I guess everyone is thinking about twenty years ago today. I’m not a big one for that kind of forced nostalgia – but I do have my blog – and I thought it would be interesting to review what I wrote down at the end of September 11, 2001.
I keep hearing people say how they were shocked and how much their view of the world changed that day. Of course that is very true for the people that were directly affected… but for me… I’m almost ashamed to say I wasn’t shocked. I wasn’t even surprised. It seemed like something that was going to happen, we just didn’t know where, how or when.
The world always exists as a thin membrane between our daily lives and the void of chaos beyond. September 11, 2001 was a day that the membrane broke… more than usual.
The Daily Epiphany
Tuesday, September 11, 2001
A record of the day
We have awakened a sleeping giant and instilled in it a terrible resolve.
—- Admiral Isoroku Yamamoto.
I stayed up watching TV way too late last night and overslept in the morning. Luckily, my work has a generous flextime policy; but I had some stuff I had to get done. The City of Dallas had some samplers and I had to be there before they picked up so I could collect my split samples for our own analysis. I pried myself from under the covers and stumbled into the shower – then shaved and dressed as quickly as I could. As I dashed out the door to the car I saw Candy’s mom watching TV in the living room. There was only a glimpse as the front door closed and the show cut away to breaking news of a skyscraper (obviously the World Trade Center) and some smoke.
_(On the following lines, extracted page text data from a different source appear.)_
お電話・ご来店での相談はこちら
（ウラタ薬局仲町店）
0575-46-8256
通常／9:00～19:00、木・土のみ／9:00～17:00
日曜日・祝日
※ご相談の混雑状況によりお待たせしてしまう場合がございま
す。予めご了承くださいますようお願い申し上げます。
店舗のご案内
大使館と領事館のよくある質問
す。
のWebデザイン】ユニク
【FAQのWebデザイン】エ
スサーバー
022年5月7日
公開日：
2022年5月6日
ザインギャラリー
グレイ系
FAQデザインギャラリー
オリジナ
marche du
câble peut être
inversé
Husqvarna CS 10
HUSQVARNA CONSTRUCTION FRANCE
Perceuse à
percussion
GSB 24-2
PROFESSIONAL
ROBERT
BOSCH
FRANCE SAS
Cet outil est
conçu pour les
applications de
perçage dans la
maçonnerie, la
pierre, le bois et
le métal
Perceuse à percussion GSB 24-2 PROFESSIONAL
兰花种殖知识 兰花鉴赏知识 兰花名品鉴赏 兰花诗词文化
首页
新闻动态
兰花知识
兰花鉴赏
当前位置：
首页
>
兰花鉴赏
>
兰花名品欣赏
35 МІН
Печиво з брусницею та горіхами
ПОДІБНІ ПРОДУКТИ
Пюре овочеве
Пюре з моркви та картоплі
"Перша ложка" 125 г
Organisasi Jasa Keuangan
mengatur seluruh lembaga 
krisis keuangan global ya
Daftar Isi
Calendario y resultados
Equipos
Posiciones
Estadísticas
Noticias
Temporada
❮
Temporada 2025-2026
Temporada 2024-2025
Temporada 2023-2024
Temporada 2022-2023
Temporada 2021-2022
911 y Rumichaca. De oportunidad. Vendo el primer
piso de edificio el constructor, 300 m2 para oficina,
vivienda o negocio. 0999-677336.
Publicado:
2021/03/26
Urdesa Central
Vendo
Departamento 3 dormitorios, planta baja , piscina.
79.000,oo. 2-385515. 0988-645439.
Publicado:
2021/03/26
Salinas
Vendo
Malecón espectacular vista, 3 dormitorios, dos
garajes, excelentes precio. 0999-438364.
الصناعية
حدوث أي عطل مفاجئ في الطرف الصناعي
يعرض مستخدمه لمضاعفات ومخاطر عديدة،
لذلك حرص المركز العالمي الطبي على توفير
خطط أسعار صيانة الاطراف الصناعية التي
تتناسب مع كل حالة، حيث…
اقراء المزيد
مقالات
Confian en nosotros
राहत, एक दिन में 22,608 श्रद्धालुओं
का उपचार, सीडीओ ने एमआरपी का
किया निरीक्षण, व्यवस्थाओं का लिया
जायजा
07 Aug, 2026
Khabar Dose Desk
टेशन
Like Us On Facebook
I started the car and headed out late into the heart of the morning rush hour.
Most people watched the horror unfold on television. I listened to it on the radio, tuned in as I fought my way around the LBJ freeway loop. I was at about the Garland Road exit when the second plane hit.
That was it, wasn’t it? The first plane… I kept hoping it was an accident or at worst, an isolated crazy person. When that second plane came in though, that’s when it was clear what was going on, that’s when the world changed.
I made it to work and to my desk. At that point I felt strangely isolated. The Internet was so bogged down I couldn’t get any news off of my computer. The only two ways I could find anything out were reports by phone from a cow-orker’s wife and text reports on my web-phone.
Finally, some guys came into my cube and told me the other building had a conference room set up with a television feed. We decided to head over there. I worried a little about the City’s sampling crew and considered dropping some sample bottles in case they showed up but decided it wasn’t a good day to leave an unoccupied plastic cooler sitting in a parking lot.
I shouldn’t have worried. Considering what we do at my work it was obvious that security was going to be tight. The whole campus was closed – nobody was getting in or out.
Simply crossing the street to the other building was an adventure. The security guard made us dump everything out of our pockets. She removed the batteries from our cell phones. “I know what I’m looking for, but you don’t,” she said. Then everybody was frisked – and a pretty thorough frisking, too. I think that’s the first time I’ve been searched like that – though it’s possible I simply don’t remember it before.
Finally seeing the television pictures in the conference room on the big screen TV… well, you know what it was like, you saw them too. The bizarre juxtaposition of such a beautiful, sunny day with the horror unfolding underneath. I remember being in the Trade Center, it was a calm warm day when I was there, two decades ago. They let us go on up above the observation deck and walk around on the roof walkway. I remembered the sheer size of the two towers and understood why the giant airliners looked so small – why the first reports thought it was private planes.
Both towers had already collapsed by the time we made it to the conference room. They kept rerunning the horrific footage of the crumbling structures hurtling down in a cloud of debris over and over. At that point there was still not very much information coming across from the Pentagon – many reports were that the plane had actually missed and had crashed into a helicopter pad next to the building. That’s always one difficult thing about watching a disaster like this (like this? There has never been anything like this) – the constant stream of rumor and speculation, the slow winnowing of fact.
We watched until it became numbing. By the time I walked back to my office the announcement was made that “the terrorists don’t appear to be targeting defense plants,” so we weren’t frisked again – though the site was still locked down tight.
I was actually able to get some work done – I strongly wanted to try and continue my ordinary responsibilities as much as possible. I talked to Candy on the phone, especially when the kids came home from school. They were doing fine – Lee was more or less oblivious and Nick very curious, but not upset or frightened. I talked to him and his major question was, “Why would anybody do this? Don’t they know what they are getting themselves into?” Nick has been fascinated with Pearl Harbor ever since he saw the movie and seems to see some strong connections here.